Stored data entries

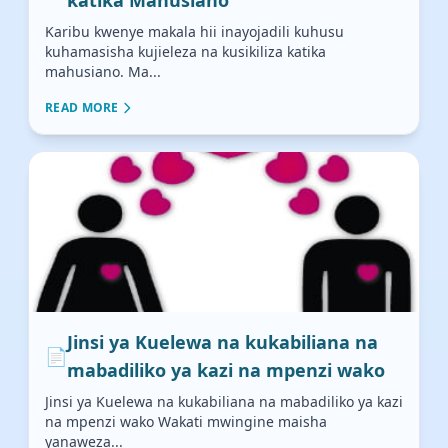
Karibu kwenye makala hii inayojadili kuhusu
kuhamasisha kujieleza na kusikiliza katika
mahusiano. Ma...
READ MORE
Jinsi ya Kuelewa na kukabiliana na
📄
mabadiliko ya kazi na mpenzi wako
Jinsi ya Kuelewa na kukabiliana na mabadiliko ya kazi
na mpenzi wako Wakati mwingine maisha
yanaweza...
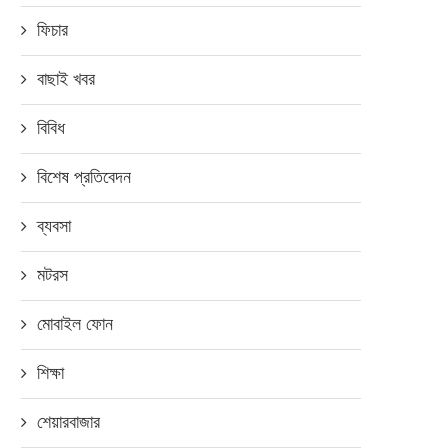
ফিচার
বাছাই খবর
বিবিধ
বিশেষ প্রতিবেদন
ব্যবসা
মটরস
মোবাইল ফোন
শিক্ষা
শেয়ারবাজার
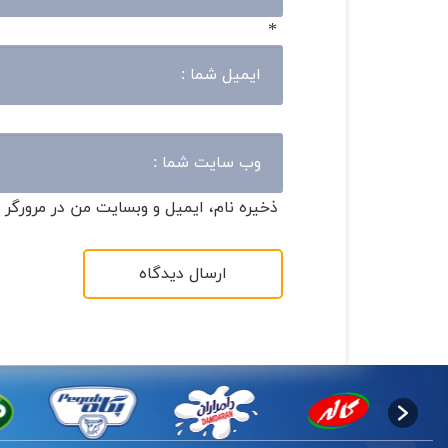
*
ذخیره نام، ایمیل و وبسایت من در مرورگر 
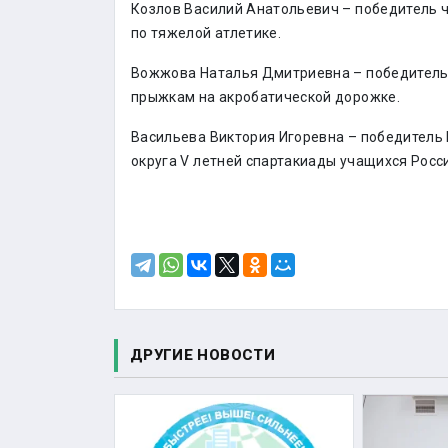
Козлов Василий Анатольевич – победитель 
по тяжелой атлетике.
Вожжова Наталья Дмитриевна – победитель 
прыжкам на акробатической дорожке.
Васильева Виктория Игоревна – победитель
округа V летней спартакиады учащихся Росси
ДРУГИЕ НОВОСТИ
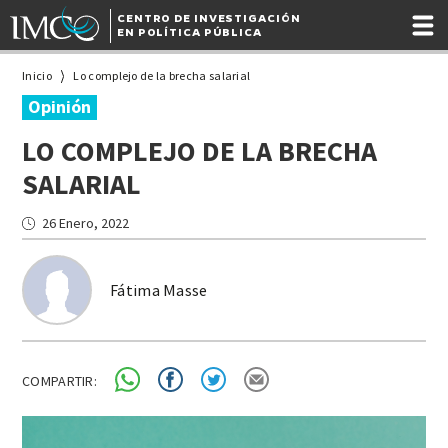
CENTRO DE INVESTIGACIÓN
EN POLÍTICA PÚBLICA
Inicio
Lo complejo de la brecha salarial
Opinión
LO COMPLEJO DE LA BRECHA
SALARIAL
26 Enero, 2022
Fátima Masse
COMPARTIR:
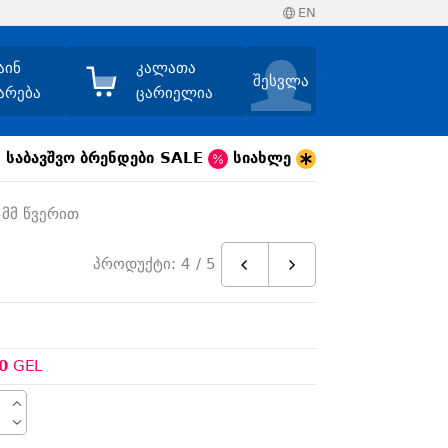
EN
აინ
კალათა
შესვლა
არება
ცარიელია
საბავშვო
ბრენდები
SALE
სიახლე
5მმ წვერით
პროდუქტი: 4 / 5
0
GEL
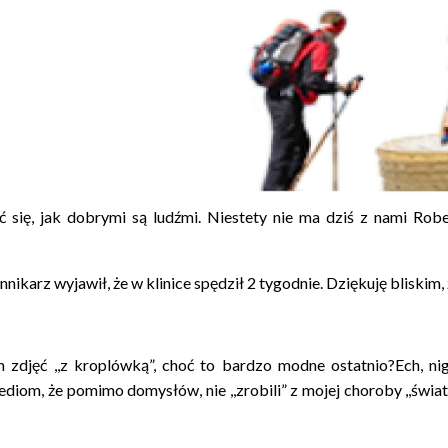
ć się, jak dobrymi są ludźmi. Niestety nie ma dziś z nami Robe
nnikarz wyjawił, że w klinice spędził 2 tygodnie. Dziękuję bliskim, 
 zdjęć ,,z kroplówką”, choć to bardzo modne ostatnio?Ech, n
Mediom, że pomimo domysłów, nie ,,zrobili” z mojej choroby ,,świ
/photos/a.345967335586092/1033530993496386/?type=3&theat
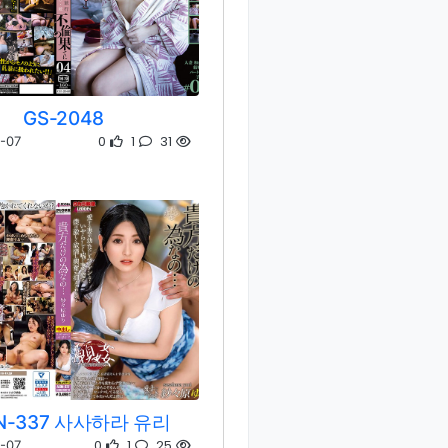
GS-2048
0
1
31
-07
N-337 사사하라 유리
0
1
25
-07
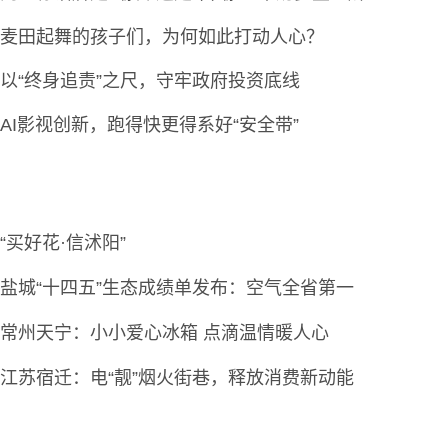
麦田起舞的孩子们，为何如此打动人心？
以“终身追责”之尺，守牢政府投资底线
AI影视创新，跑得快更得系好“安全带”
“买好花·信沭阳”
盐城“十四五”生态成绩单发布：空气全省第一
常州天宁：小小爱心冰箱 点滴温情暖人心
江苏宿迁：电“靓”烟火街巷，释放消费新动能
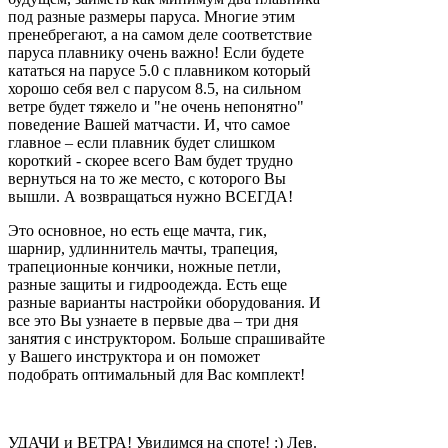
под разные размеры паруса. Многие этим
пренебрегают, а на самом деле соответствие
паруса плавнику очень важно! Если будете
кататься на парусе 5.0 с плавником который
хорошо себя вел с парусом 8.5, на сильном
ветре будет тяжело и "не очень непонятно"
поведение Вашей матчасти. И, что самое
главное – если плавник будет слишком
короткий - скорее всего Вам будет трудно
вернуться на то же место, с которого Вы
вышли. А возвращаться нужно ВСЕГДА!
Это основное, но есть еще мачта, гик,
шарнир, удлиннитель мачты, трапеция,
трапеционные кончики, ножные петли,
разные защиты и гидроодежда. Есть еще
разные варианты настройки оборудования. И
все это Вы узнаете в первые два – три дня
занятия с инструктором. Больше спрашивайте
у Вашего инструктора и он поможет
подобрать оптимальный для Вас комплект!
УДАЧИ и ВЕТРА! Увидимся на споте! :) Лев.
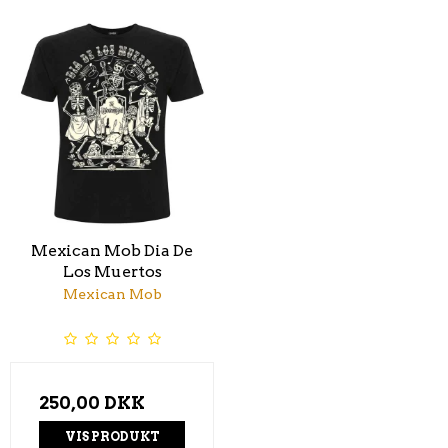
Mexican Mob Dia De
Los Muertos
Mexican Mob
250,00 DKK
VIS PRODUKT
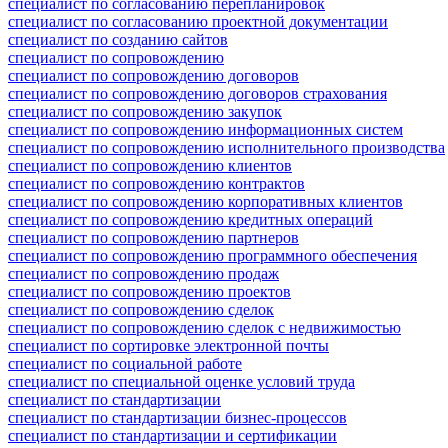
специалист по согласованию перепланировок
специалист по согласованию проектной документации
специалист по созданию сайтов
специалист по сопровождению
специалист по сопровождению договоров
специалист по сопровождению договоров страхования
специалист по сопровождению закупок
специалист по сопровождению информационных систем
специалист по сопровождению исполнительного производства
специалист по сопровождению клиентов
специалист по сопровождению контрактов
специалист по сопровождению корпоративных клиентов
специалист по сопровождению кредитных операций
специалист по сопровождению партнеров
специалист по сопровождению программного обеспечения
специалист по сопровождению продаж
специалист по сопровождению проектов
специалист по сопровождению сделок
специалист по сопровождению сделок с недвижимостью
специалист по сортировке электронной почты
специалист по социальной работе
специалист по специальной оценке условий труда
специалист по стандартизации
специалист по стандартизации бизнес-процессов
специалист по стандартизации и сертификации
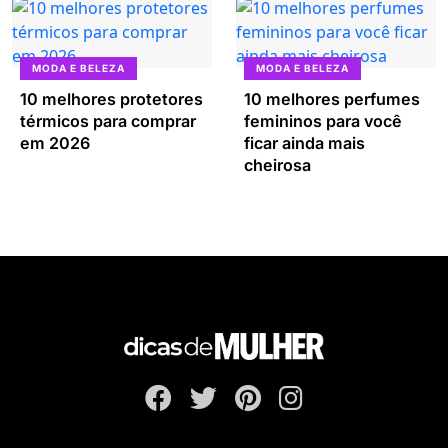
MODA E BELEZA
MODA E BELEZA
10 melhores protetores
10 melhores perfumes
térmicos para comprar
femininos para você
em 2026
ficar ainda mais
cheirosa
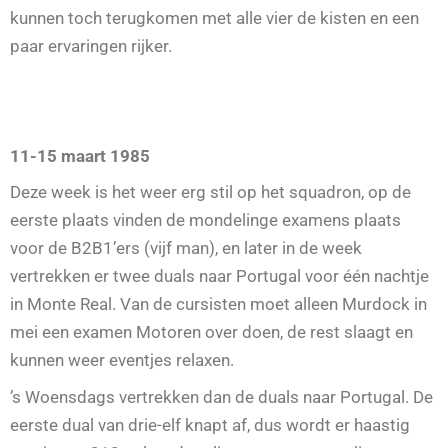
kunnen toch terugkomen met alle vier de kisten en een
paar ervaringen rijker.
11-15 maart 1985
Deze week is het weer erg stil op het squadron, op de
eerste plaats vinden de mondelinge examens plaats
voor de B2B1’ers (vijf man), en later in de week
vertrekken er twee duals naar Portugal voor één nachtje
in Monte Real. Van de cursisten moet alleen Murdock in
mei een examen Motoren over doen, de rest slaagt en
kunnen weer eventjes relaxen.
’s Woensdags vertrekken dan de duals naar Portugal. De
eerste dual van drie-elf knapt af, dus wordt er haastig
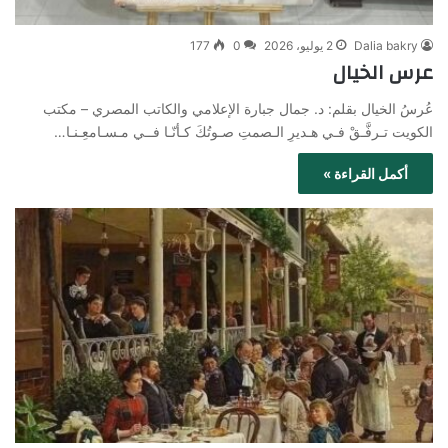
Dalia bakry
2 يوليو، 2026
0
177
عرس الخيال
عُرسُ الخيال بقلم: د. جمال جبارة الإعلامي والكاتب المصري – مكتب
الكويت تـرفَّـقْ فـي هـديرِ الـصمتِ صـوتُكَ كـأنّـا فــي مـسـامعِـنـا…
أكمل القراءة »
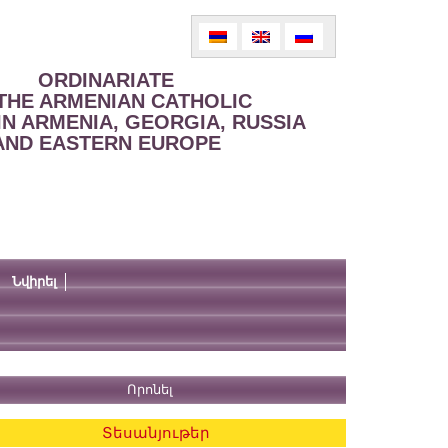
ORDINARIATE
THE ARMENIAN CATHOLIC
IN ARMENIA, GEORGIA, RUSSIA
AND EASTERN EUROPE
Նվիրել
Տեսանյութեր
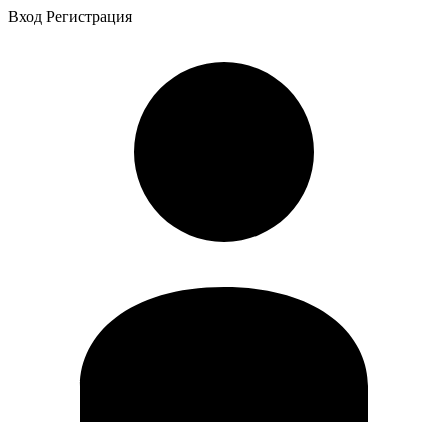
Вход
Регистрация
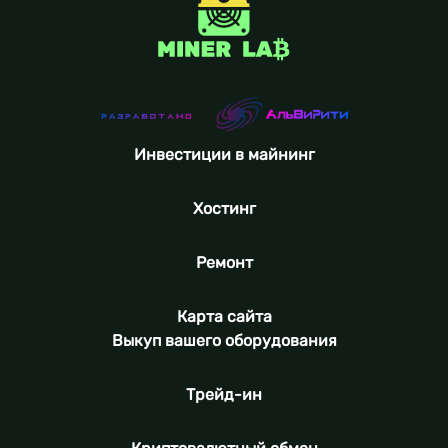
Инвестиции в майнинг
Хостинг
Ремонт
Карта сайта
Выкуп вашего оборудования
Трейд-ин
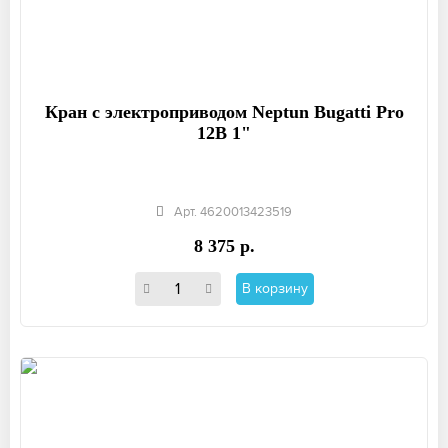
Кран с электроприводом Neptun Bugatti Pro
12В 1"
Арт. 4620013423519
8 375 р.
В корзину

## Requirement
Out of the entries above, write out only the lines between the line holding "поведение Вашей матчасти. И, что самое" and the line holding "подобрать оптимальный для Вас комплект!", inclusive, each exactly as given.

## Output for this task
поведение Вашей матчасти. И, что самое
главное – если плавник будет слишком
короткий - скорее всего Вам будет трудно
вернуться на то же место, с которого Вы
вышли. А возвращаться нужно ВСЕГДА!
Это основное, но есть еще мачта, гик,
шарнир, удлиннитель мачты, трапеция,
трапеционные кончики, ножные петли,
разные защиты и гидроодежда. Есть еще
разные варианты настройки оборудования. И
все это Вы узнаете в первые два – три дня
занятия с инструктором. Больше спрашивайте
у Вашего инструктора и он поможет
подобрать оптимальный для Вас комплект!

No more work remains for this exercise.